# What you are asked to do:
Leaving out all pictures, transcribe the lines below exactly, from the first through the line containing "AS-PL은 1992년 그단스크에서".

# Data shown:

>>>

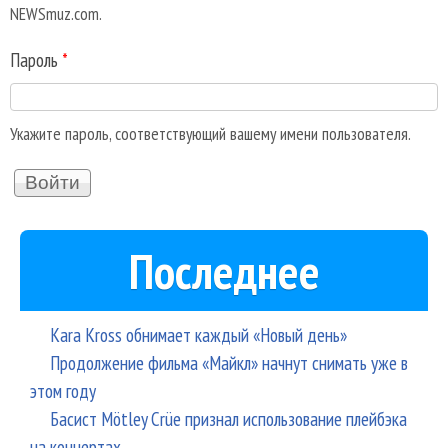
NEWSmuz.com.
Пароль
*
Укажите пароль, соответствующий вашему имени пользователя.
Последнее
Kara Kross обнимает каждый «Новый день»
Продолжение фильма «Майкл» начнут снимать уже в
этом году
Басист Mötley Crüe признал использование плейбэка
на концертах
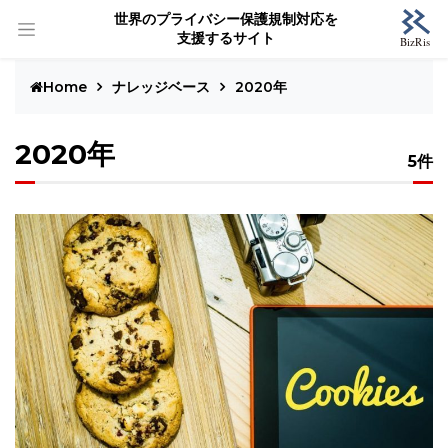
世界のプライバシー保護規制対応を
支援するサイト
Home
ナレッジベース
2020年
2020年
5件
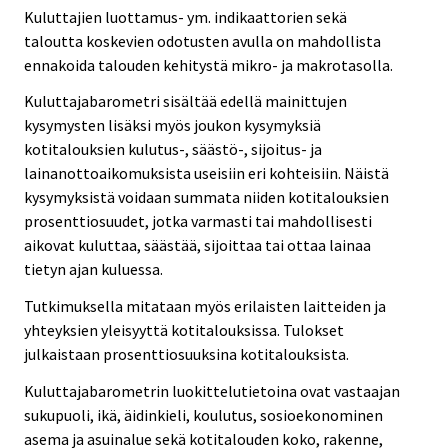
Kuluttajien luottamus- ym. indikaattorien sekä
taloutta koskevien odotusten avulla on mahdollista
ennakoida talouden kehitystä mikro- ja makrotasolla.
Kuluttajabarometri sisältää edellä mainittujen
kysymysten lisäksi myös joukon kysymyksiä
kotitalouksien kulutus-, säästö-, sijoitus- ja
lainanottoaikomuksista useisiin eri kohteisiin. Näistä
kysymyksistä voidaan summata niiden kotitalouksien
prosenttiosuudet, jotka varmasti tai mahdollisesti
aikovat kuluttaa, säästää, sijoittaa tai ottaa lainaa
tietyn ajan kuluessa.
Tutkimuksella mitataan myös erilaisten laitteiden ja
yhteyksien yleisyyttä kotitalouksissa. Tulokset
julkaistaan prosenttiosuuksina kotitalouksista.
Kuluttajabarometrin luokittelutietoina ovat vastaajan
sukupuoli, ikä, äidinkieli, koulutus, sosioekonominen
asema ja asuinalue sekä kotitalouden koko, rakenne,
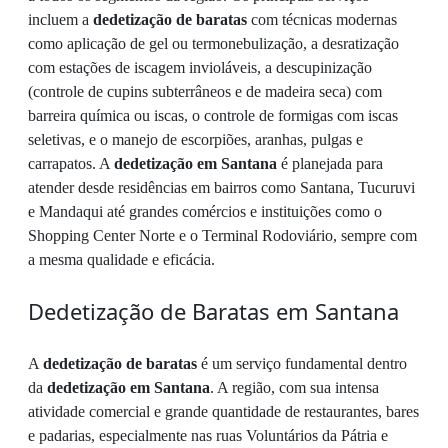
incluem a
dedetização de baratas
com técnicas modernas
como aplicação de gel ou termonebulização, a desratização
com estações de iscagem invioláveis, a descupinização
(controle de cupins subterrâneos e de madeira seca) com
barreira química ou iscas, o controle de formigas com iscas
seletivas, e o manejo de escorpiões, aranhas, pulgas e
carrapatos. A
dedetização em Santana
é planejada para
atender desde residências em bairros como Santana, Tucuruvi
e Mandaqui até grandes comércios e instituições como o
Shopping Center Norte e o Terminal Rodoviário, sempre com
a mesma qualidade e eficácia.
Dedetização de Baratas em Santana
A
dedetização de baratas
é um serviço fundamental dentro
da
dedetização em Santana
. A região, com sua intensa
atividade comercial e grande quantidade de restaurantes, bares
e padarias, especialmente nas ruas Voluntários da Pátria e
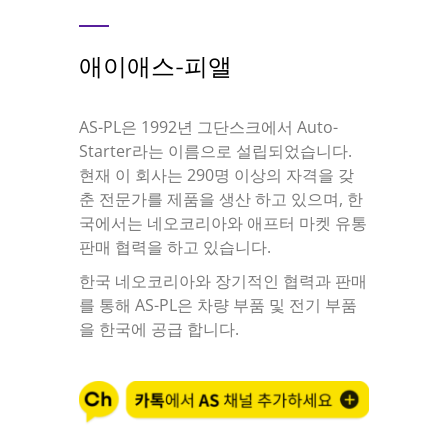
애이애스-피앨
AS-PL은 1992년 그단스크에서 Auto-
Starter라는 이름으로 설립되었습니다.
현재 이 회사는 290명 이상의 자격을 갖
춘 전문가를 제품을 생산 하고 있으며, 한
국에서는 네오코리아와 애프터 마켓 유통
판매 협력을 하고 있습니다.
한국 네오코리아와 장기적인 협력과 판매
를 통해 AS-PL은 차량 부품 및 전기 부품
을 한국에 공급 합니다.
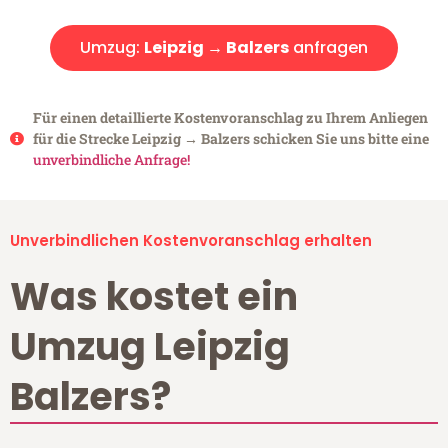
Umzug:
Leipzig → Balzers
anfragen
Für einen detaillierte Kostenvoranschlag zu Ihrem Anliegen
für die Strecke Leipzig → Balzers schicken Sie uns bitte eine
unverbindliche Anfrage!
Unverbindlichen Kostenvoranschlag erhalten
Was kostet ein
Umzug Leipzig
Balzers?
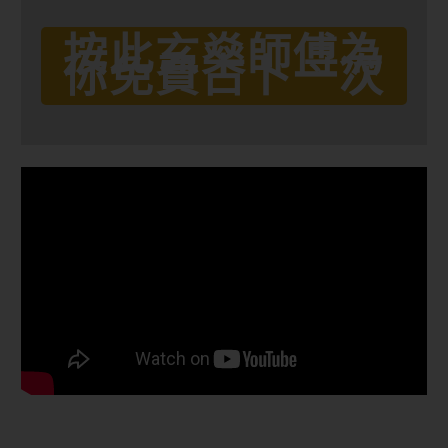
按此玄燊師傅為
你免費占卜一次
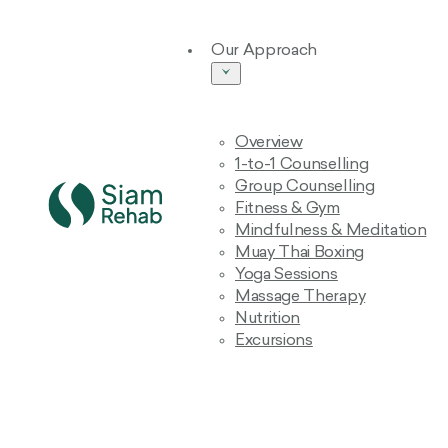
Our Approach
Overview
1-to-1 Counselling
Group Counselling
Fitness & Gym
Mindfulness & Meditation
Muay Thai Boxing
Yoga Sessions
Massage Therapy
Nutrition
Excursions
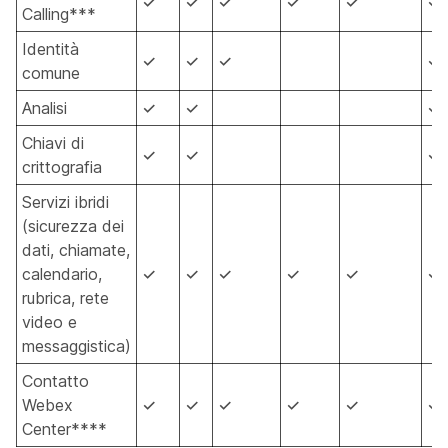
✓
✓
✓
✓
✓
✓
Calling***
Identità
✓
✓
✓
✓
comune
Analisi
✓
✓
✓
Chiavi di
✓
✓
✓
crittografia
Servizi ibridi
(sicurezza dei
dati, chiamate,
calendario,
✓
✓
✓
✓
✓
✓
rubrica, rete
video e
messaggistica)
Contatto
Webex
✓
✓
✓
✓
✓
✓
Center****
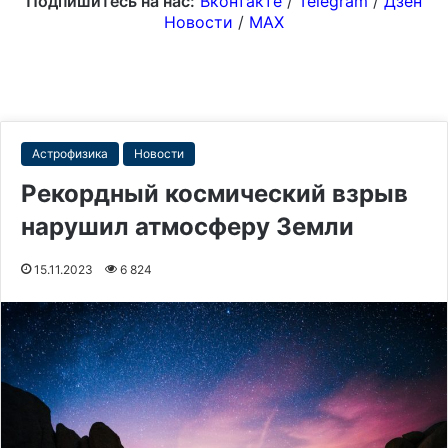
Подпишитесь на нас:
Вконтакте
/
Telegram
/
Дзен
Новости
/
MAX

<<<

# Your solution:
NEWSmuz.com.
Пароль
*
Укажите пароль, соответствующий вашему имени пользователя.
Последнее
Kara Kross обнимает каждый «Новый день»
Продолжение фильма «Майкл» начнут снимать уже в
этом году
Басист Mötley Crüe признал использование плейбэка
на концертах
世界のプライバシー保護規制対応を
支援するサイト
Home
ナレッジベース
2020年
2020年
5件
Kuluttajien luottamus- ym. indikaattorien sekä
taloutta koskevien odotusten avulla on mahdollista
ennakoida talouden kehitystä mikro- ja makrotasolla.
Kuluttajabarometri sisältää edellä mainittujen
kysymysten lisäksi myös joukon kysymyksiä
kotitalouksien kulutus-, säästö-, sijoitus- ja
lainanottoaikomuksista useisiin eri kohteisiin. Näistä
kysymyksistä voidaan summata niiden kotitalouksien
prosenttiosuudet, jotka varmasti tai mahdollisesti
aikovat kuluttaa, säästää, sijoittaa tai ottaa lainaa
tietyn ajan kuluessa.
Tutkimuksella mitataan myös erilaisten laitteiden ja
yhteyksien yleisyyttä kotitalouksissa. Tulokset
julkaistaan prosenttiosuuksina kotitalouksista.
Kuluttajabarometrin luokittelutietoina ovat vastaajan
sukupuoli, ikä, äidinkieli, koulutus, sosioekonominen
asema ja asuinalue sekä kotitalouden koko, rakenne,
incluem a
dedetização de baratas
com técnicas modernas
como aplicação de gel ou termonebulização, a desratização
com estações de iscagem invioláveis, a descupinização
(controle de cupins subterrâneos e de madeira seca) com
barreira química ou iscas, o controle de formigas com iscas
seletivas, e o manejo de escorpiões, aranhas, pulgas e
carrapatos. A
dedetização em Santana
é planejada para
atender desde residências em bairros como Santana, Tucuruvi
e Mandaqui até grandes comércios e instituições como o
Shopping Center Norte e o Terminal Rodoviário, sempre com
a mesma qualidade e eficácia.
Dedetização de Baratas em Santana
A
dedetização de baratas
é um serviço fundamental dentro
da
dedetização em Santana
. A região, com sua intensa
atividade comercial e grande quantidade de restaurantes, bares
e padarias, especialmente nas ruas Voluntários da Pátria e
애이애스-피앨
AS-PL은 1992년 그단스크에서 Auto-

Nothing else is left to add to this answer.